Al-Qaeda chief Osama bin Laden urged Muslims on Thursday to support the insurgency in Iraq as the best way to support the Palestinians, and accused Arab leaders of backing Israeli attacks on the Hamas-controlled Gaza Strip.
This image released by the SITE Intelligence Group show a photo of Osama bin Laden. Al-Qaeda chief Osama bin Laden urged Muslims on Thursday to support the insurgency in Iraq as the best way to support the Palestinians, and accused Arab leaders of backing Israeli attacks on the Hamas-controlled Gaza Strip.(AFP/SITE-HO)
"The nearest Jihad (holy war) battlefield to support our people in Palestine is the battlefield of Iraq ... It should be taken care of and supported," said an audiotape attributed to him on Al-Jazeera television whose authenticity could not be immediately verified.
"The people of As-Sham (Greater Syria), all of As-Sham, should support their brothers the mujahedeen (holy warriors) in Iraq," said the voice attributed by the Doha-based channel to the Al-Qaeda leader.

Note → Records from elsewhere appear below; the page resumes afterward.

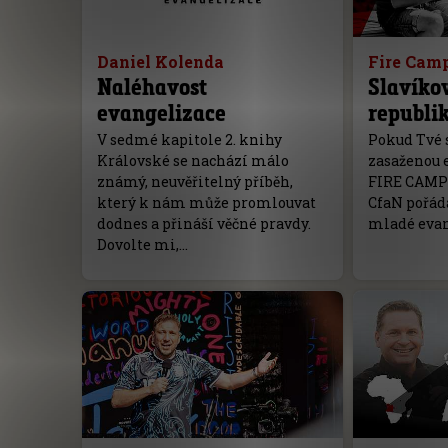
Daniel Kolenda
Fire Cam
Naléhavost
Slavíkov
evangelizace
republi
V sedmé kapitole 2. knihy
Pokud Tvé 
Královské se nachází málo
zasaženou 
známý, neuvěřitelný příběh,
FIRE CAMP 
který k nám může promlouvat
CfaN pořád
dodnes a přináší věčné pravdy.
mladé evan
Dovolte mi,…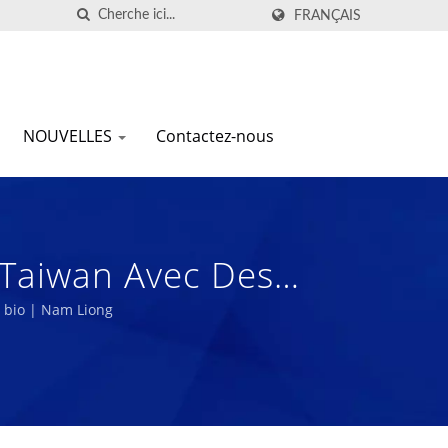
FRANÇAIS
NOUVELLES
Contactez-nous
e Taiwan Avec Des
c bio | Nam Liong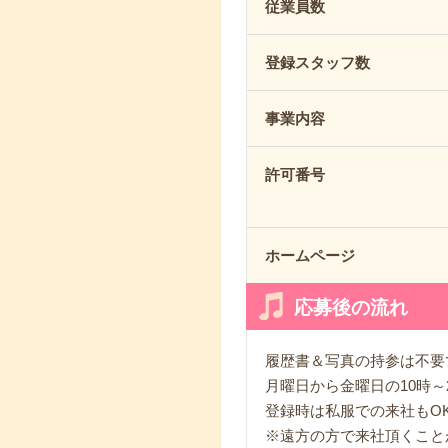
従業員数
登録スタッフ数
事業内容
許可番号
ホームページ
応募後の流れ
履歴書＆写真の持参は不要
月曜日から金曜日の10時～
登録時は私服での来社もO
※遠方の方で来社頂くこと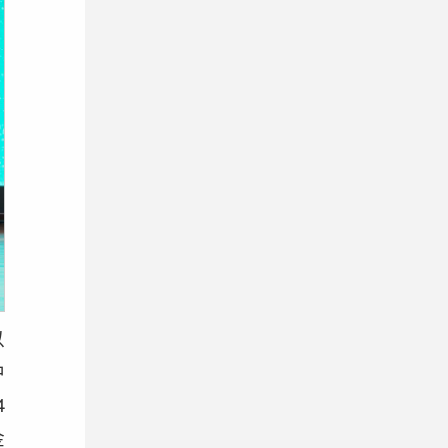
以
中
4
金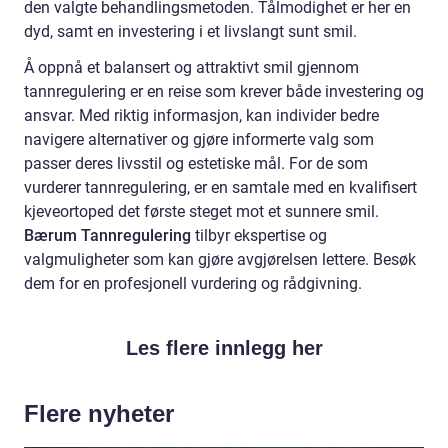
den valgte behandlingsmetoden. Tålmodighet er her en
dyd, samt en investering i et livslangt sunt smil.
Å oppnå et balansert og attraktivt smil gjennom
tannregulering er en reise som krever både investering og
ansvar. Med riktig informasjon, kan individer bedre
navigere alternativer og gjøre informerte valg som
passer deres livsstil og estetiske mål. For de som
vurderer tannregulering, er en samtale med en kvalifisert
kjeveortoped det første steget mot et sunnere smil.
Bærum Tannregulering
tilbyr ekspertise og
valgmuligheter som kan gjøre avgjørelsen lettere. Besøk
dem for en profesjonell vurdering og rådgivning.
Les flere innlegg her
Flere nyheter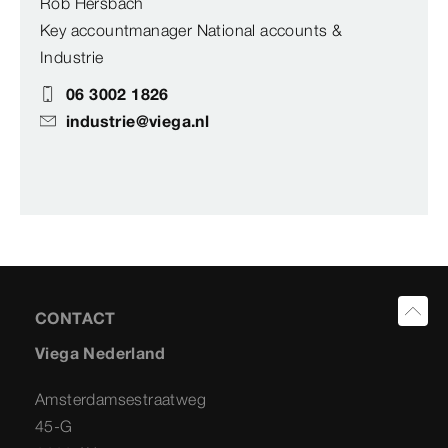
Rob Hersbach
Key accountmanager National accounts &
Industrie
06 3002 1826
industrie@viega.nl
CONTACT
Viega Nederland
Amsterdamsestraatweg
45-G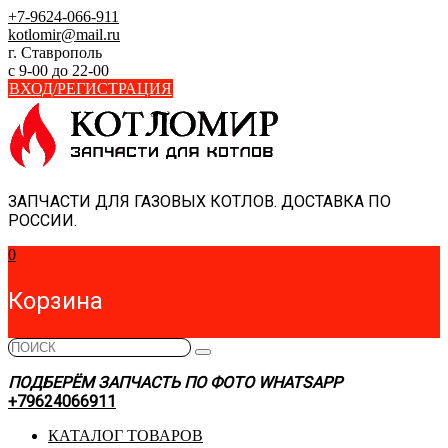
Skip
+7-9624-066-911
to
kotlomir@mail.ru
content
г. Ставрополь
с 9-00 до 22-00
ВХОД/РЕГИСТРАЦИЯ
ЗАПЧАСТИ ДЛЯ ГАЗОВЫХ КОТЛОВ. ДОСТАВКА ПО
РОССИИ.
0
Корзина
ПОДБЕРЁМ ЗАПЧАСТЬ ПО ФОТО WHATSAPP
+79624066911
КАТАЛОГ ТОВАРОВ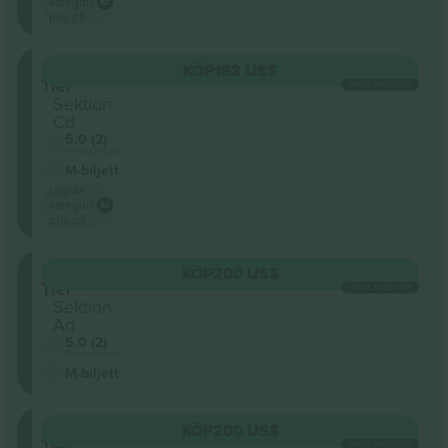
kategori
pris på
Lower
KÖP
183 US$
Tier
VARJE KATEGORI
Sektion
Cd
5.0 (2)
Företagssäljare
M-biljett
Lägsta
kategori
pris på
Lower
KÖP
200 US$
Tier
VARJE KATEGORI
Sektion
Ad
5.0 (2)
Företagssäljare
M-biljett
Lower
KÖP
200 US$
Tier
VARJE KATEGORI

The speaker also scorned pro-US Arab leaders, calling them the "Arabs of Annapolis" in reference to the November Middle East peace conference held in the United States, and accusing them of supporting Israel in its offensive against the Gaza Strip.
"This lethal siege started after the United States and the Zionist entity got the support of the Arabs of Annapolis," he claimed. "With this support, they are partners in this horrid crime."
Palestinian militants in the diaspora should join the insurgency in Iraq and ignore the "illusions of the parties and groups that are falling for the tricks of infidel democracy," he said without elaborating.
"It is a great opportunity and a huge duty for my brothers, the emigrants among the people of Palestine, who have been deprived of fighting in Al-Quds (Jerusalem) ... to hurry to take their positions among the mujahedeen in Iraq, so that with support comes victory from Allah.
"Then will follow the surge towards the blessed Aqsa (mosque), where the mujahedeen from abroad meet their brothers inside" the Palestinian territories.
The tape came a day another audio message in which a voice purporting to be that of Bin Laden warned Europe of a "reckoning" for publishing controversial cartoons of the Prophet Mohammed.
Addressing the "intelligent ones" in the European Union, the speaker said publishing the "insulting drawings" was a greater crime than Western forces targeting Muslim villages and killing women and children.
And the "reckoning for it will be more severe," he said, according to a transcript of the message provided by the Virginia-based IntelCenter.
Referring to a series of cartoons published in Danish newspapers early last year, he also warned: "if there is no check on the freedom of your words, then let your hearts be open to the freedom of our actions."
And cryptically he added that the Muslims' response to the insult will be "what you see, not what you hear."
The five-minute audio message, titled "May Our Mothers Be Bereaved Of Us If We Fail to Help Our Prophet," was posted by As-Sahab, Al-Qaeda's media arm, according to SITE Intelligence Group.
The message said that the cartoons were part of "the framework of a new crusade" in which the Roman Catholic pope "has played a large, lengthy role."
The Al-Qaeda leader also assailed the king of Saudi Arabia as the "one man who can put an end to these drawings, if it mattered to him."
That message coincided with the fifth anniversary of the Iraq war.
Bin Laden has claimed responsibility for the September 11, 2001 attacks on the United States, which killed nearly 3,000 people and prompted the US-led invasion of Afghanistan.
Despite a massive manhunt and a 25-million-dollar bounty on his head, he has evaded capture and has regularly taunted the United States and its allies through warnings issued via video and audio, mainly on the Internet.